Lauren - where can you get that BSN No-Xplode?


----------



## DB (Oct 31, 2003)

probably her shop mate...click on her links in her signiture


----------



## Ironman (Jul 12, 2005)

Found it for 37 quid - anyone know where I can get it cheaper?


----------



## Ironman (Jul 12, 2005)

cheers DB


----------



## Lauren (Jan 20, 2005)

Ironman said:


> Found it for 37 quid - anyone know where I can get it cheaper?


Dont know if you can mate, its an expensive brand and product!

P.S. I Love you DB!!!!


----------



## Ironman (Jul 12, 2005)

I found that before I looked in ur shop - urs is actually the cheapest ive found - good stuff!


----------



## Lauren (Jan 20, 2005)

Ironman said:


> I found that before I looked in ur shop - urs is actually the cheapest ive found - good stuff!


Oh excellent news for me then! Hoooray!!!


----------



## chris jenkins (Aug 14, 2004)

Yeah the stuff by Dan Duchaine, I wouldnt mind getting my hands on that.
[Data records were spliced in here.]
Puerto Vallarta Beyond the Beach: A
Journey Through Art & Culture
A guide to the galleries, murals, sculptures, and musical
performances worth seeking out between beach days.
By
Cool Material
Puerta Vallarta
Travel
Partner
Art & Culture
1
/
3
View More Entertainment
Stuffs like rocket fuel


----------



## Lauren (Jan 20, 2005)

chris jenkins said:


> Yeah the stuff by Dan Duchaine, I wouldnt mind getting my hands on that. Stuffs like rocket fuel


what is it??


----------



## gadgesxi (Jul 21, 2005)

how many servings to you get out of the N O Explode?


----------



## Lauren (Jan 20, 2005)

40 servings!

Its just pre workout too, so will last ages.

For instance if you train 4 times a week it will last 10 weeks. Pretty good huh!


----------



## gadgesxi (Jul 21, 2005)

13 weeks for me then, not bad going i suppose. I suppose this stuff is better than proplusing it!


----------



## andyparry123 (Jul 22, 2005)

spark busy? u havin a turkish?

:tongue10:


----------



## gadgesxi (Jul 21, 2005)

does anyone else use NO-xplode, what serving size do you take, the tub says 2-3 scoops, where on the net it says 1 scoop?


----------



## Lauren (Jan 20, 2005)

My fella only has one scoop as he feels that gives him enough kick for a workout, he has tried 2-3 scoops but made him feel a bit odd.?!!

Just gotta try it out yourself really as everyone has different tollerance levels.


----------



## gadgesxi (Jul 21, 2005)

ok, thanks lauren 

as a note, i used this stuff yesterday, the results where that i didnt really feel loads stronger, but i felt more comfatable with deads. Also i must of lifted better than last week, because today im aching a fair bit! Especially biceps and forarms, and they never ache!


----------